Postby prkmil » Mon Jan 08, 2007 3:08 am

I have a few questions regarding PRK procedures and I suppose I will number them to make the process a little easier. Just FYI I am 24 year old male. Current contact prescription is SPH -2.25 CYL -0.75 AX 070 BC 8.7 only difference in my right eye is AX=100. I have astigmatism but not sure how bad.

1. I am in the military, are there any reasons as to why the military would use PRK over any other surgery aside from LASIK flap?

2. I have been told by my optometrist that 20/20 is considered "Outcome failure", is this typical outlook on this type surgery?

3. I currently wear glasses, but have worn contacts for the past 13 years, I do not see as well with glasses as I do with contacts, will PRK be closer to the way I see with glasses or contacts or completely different? Dr. says glasses arent as good because they arent as close to the eye as contacts, causing simulated "tunnel vision". Current vision with glasses is 20/17 not sure with contacts but I know I can see better with contacts especially at night.

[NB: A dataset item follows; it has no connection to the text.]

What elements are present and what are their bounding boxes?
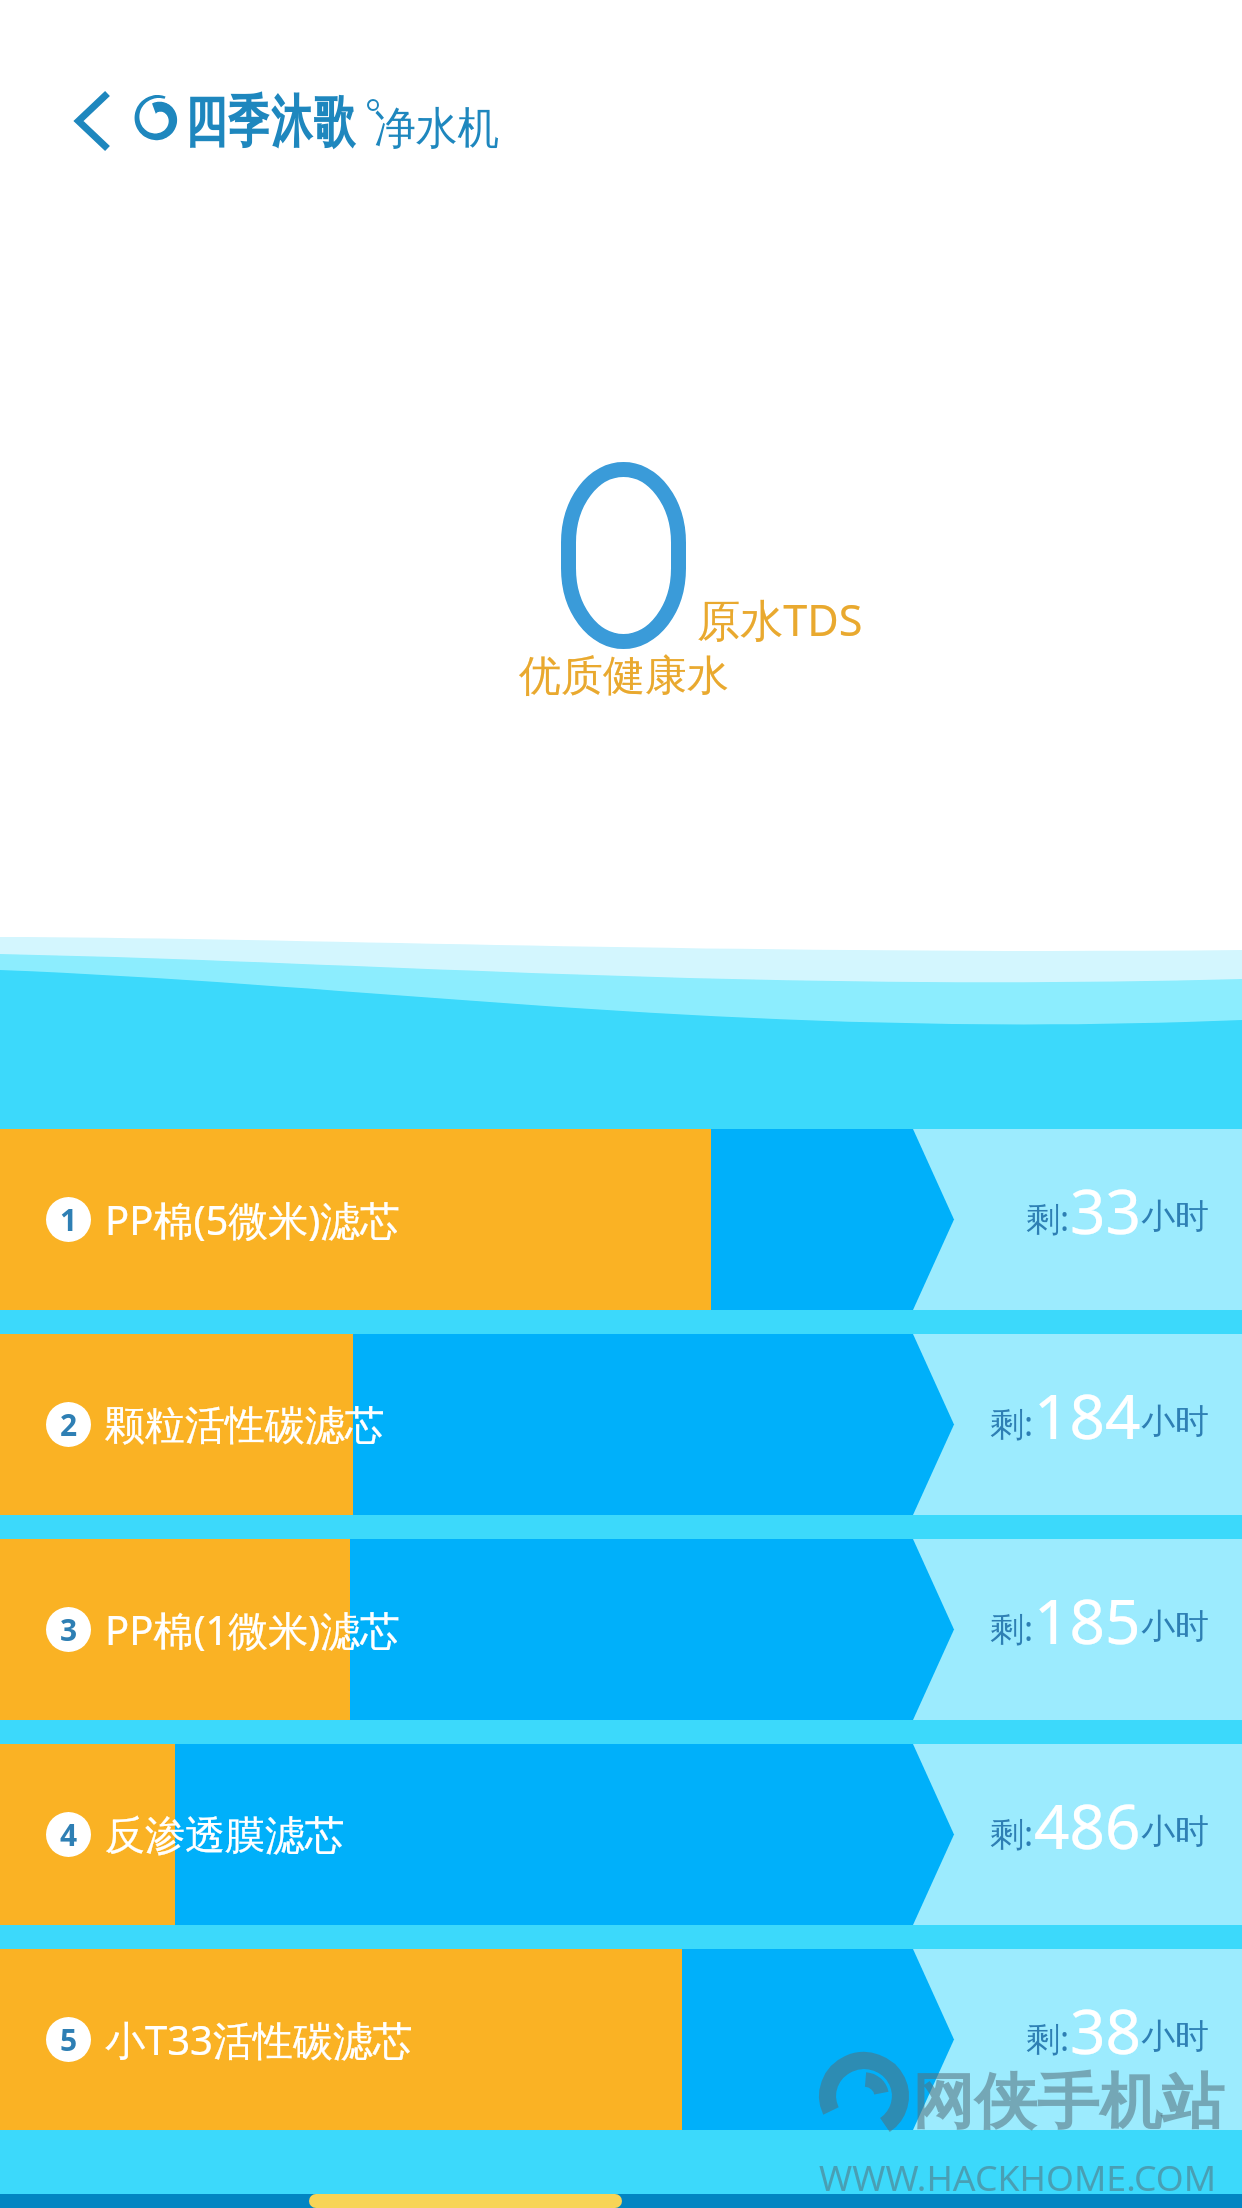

4. I have read and been told that contact wear after surgery is difficult or impossible, are there any percentages of this as to how many can wear contacts if they have to? Or is it pretty much gauranteed that you cant wear contacts after surgery?

5. I have to drive to another base to have the procedure done, and am given 5 days of sick leave is this enough to recover enough to drive back home, about 9 hour drive.

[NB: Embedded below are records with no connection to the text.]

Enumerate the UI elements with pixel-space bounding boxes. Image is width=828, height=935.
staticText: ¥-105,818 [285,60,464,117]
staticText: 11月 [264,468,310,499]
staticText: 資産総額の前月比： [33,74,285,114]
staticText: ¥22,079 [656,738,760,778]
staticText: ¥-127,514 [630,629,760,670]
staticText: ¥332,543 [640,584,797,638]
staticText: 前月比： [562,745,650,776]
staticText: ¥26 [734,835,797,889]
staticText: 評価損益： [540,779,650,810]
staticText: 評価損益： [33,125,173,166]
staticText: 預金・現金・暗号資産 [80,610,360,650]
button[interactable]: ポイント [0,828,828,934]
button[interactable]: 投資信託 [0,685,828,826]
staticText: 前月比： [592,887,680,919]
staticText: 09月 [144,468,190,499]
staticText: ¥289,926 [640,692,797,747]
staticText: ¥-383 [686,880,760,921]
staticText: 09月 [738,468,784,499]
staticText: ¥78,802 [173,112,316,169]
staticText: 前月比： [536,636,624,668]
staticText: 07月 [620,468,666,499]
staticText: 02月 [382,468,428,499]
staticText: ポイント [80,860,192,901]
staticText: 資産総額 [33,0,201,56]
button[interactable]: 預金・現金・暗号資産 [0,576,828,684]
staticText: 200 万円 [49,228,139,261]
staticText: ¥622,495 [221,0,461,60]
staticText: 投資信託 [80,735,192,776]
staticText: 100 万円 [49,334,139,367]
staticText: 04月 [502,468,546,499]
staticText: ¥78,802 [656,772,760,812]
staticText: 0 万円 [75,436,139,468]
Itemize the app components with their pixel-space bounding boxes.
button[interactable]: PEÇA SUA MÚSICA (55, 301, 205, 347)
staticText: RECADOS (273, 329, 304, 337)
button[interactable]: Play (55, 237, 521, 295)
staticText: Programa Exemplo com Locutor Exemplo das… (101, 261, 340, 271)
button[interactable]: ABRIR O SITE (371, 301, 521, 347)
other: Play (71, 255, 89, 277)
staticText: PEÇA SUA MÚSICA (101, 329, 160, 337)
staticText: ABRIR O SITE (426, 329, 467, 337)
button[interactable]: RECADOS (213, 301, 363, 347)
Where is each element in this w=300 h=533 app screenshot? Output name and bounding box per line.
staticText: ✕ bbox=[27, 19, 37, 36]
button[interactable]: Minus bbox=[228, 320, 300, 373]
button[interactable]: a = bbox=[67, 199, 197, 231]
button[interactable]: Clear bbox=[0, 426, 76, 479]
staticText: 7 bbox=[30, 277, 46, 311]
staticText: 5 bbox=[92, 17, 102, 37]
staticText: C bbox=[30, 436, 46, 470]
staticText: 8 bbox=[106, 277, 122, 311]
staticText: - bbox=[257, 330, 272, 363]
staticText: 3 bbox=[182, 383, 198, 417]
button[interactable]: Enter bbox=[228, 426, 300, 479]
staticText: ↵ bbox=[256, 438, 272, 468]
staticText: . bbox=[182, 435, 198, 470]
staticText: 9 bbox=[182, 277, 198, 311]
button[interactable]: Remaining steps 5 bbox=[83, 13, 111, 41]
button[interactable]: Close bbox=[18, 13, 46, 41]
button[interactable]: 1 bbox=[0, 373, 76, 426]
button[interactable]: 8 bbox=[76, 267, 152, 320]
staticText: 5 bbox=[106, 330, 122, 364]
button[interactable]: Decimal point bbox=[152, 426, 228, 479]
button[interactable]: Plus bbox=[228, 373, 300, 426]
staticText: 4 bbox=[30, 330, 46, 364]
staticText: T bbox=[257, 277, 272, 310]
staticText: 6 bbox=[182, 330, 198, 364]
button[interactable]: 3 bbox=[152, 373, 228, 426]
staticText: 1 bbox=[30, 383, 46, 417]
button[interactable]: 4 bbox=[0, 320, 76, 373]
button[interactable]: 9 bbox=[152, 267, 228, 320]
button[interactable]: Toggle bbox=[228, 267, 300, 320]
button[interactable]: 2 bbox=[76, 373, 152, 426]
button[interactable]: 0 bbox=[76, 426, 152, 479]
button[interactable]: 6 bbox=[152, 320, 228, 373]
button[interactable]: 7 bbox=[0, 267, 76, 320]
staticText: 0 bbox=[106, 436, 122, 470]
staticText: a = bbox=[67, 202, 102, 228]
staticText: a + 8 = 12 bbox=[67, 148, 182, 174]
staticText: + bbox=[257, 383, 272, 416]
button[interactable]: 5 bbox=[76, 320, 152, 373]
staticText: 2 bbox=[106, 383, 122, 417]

6. Is there anything I can do personally do to decrease my chances of not healing well causing my vision to not be 100%?

7. Is the chance of my vision after the surgery not being 20/20 or better effected by me, the laser, or the surgeon, or a combination of all or some? Can I do anything, or can I ask that the surgeon do anything to make the outcome better concerning my vision afterwards?

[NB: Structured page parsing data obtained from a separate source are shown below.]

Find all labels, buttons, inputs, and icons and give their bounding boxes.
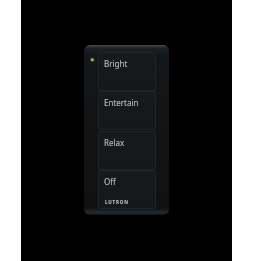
button[interactable]: Entertain — [98, 91, 156, 130]
button[interactable]: Off — [98, 170, 156, 209]
button[interactable]: Bright — [98, 52, 156, 91]
staticText: Entertain — [104, 97, 139, 108]
other: Lutron keypad — [84, 45, 169, 215]
button[interactable]: Relax — [98, 131, 156, 170]
staticText: Bright — [104, 58, 128, 69]
staticText: LUTRON — [105, 199, 129, 205]
staticText: Off — [104, 176, 116, 187]
staticText: Relax — [104, 137, 125, 148]
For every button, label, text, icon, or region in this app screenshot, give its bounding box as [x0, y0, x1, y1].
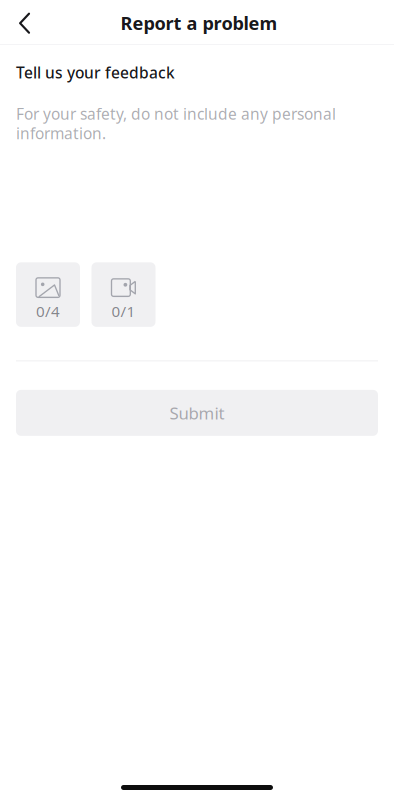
button[interactable]: Add video: [92, 262, 156, 327]
button[interactable]: Add photos: [16, 262, 80, 327]
staticText: 0/1: [112, 301, 136, 322]
staticText: Submit: [170, 401, 224, 424]
staticText: Tell us your feedback: [16, 62, 175, 83]
staticText: For your safety, do not include any pers…: [16, 103, 336, 124]
staticText: Report a problem: [120, 11, 278, 35]
staticText: information.: [16, 123, 106, 144]
button[interactable]: Back: [0, 0, 44, 44]
staticText: 0/4: [36, 301, 60, 322]
button[interactable]: Submit: [16, 390, 378, 436]
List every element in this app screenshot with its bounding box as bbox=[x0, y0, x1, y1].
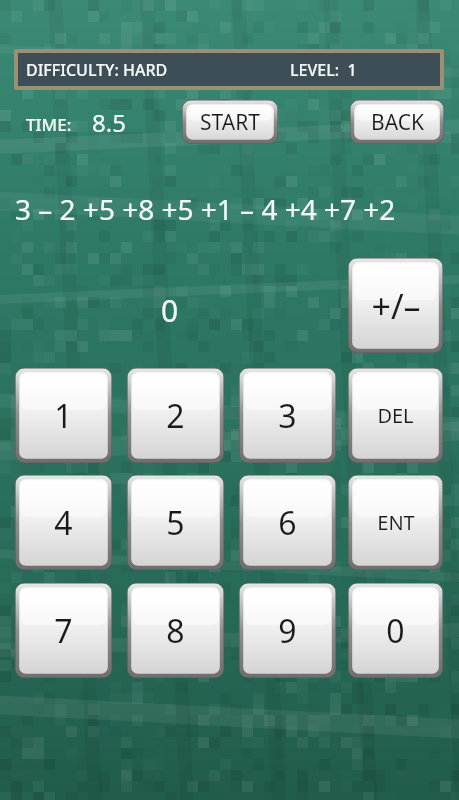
button[interactable]: 3 bbox=[239, 368, 336, 463]
staticText: BACK bbox=[371, 108, 424, 137]
staticText: 2 bbox=[166, 394, 185, 438]
staticText: 5 bbox=[166, 501, 185, 545]
staticText: 9 bbox=[278, 609, 297, 653]
button[interactable]: 0 bbox=[348, 583, 443, 678]
staticText: 4 bbox=[54, 501, 73, 545]
button[interactable]: DEL bbox=[348, 368, 443, 463]
staticText: 7 bbox=[54, 609, 73, 653]
staticText: START bbox=[200, 108, 260, 137]
staticText: +/– bbox=[371, 283, 421, 329]
button[interactable]: BACK bbox=[350, 100, 444, 144]
button[interactable]: 4 bbox=[15, 475, 112, 570]
staticText: 3 bbox=[278, 394, 297, 438]
staticText: TIME: bbox=[26, 113, 72, 136]
button[interactable]: 2 bbox=[127, 368, 224, 463]
button[interactable]: START bbox=[182, 100, 278, 144]
button[interactable]: 6 bbox=[239, 475, 336, 570]
button[interactable]: 7 bbox=[15, 583, 112, 678]
button[interactable]: Toggle sign bbox=[348, 258, 443, 353]
button[interactable]: ENT bbox=[348, 475, 443, 570]
staticText: 0 bbox=[161, 290, 179, 331]
button[interactable]: 5 bbox=[127, 475, 224, 570]
staticText: LEVEL: 1 bbox=[290, 59, 357, 81]
staticText: 3 – 2 +5 +8 +5 +1 – 4 +4 +7 +2 bbox=[15, 190, 396, 228]
staticText: DIFFICULTY: HARD bbox=[26, 59, 168, 81]
staticText: 0 bbox=[386, 609, 405, 653]
staticText: DEL bbox=[377, 402, 414, 429]
staticText: 1 bbox=[54, 394, 73, 438]
staticText: 8.5 bbox=[92, 106, 126, 139]
staticText: 6 bbox=[278, 501, 297, 545]
staticText: ENT bbox=[377, 509, 415, 536]
staticText: 8 bbox=[166, 609, 185, 653]
button[interactable]: 1 bbox=[15, 368, 112, 463]
button[interactable]: 8 bbox=[127, 583, 224, 678]
button[interactable]: 9 bbox=[239, 583, 336, 678]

8. Can you think of anything else I might need to address that I might not have mentioned? Thanks
prkmil
 
Posts: 6
Joined: Sun Jan 07, 2007 11:28 pm

Re: PRK in Military

Postby LasikExpert » Mon Jan 08, 2007 4:37 am

prkmil wrote:I have a few questions regarding PRK procedures and I suppose I will number them to make the process a little easier. Just FYI I am 24 year old male. Current contact prescription is SPH -2.25 CYL -0.75 AX 070 BC 8.7 only difference in my right eye is AX=100. I have astigmatism but not sure how bad.


You have low myopia (nearsighted, shortsighted) vision and moderate astigmatism.

prkmil wrote:1. I am in the military, are there any reasons as to why the military would use PRK over any other surgery aside from LASIK flap?


The military does not allow personnel who participate in extreme environments, such as Special Forces or combat pilots, to have Lasik because of the concern with flap dislocation. You and those who rely on you would not want your vision compromised in a dangerous situation. The Naval Air Force is just now starting to evaluate Lasik for pilots, but a surface ablation technique like PRK, LASEK, or Epi-Lasik is currently preferred or required by the US military.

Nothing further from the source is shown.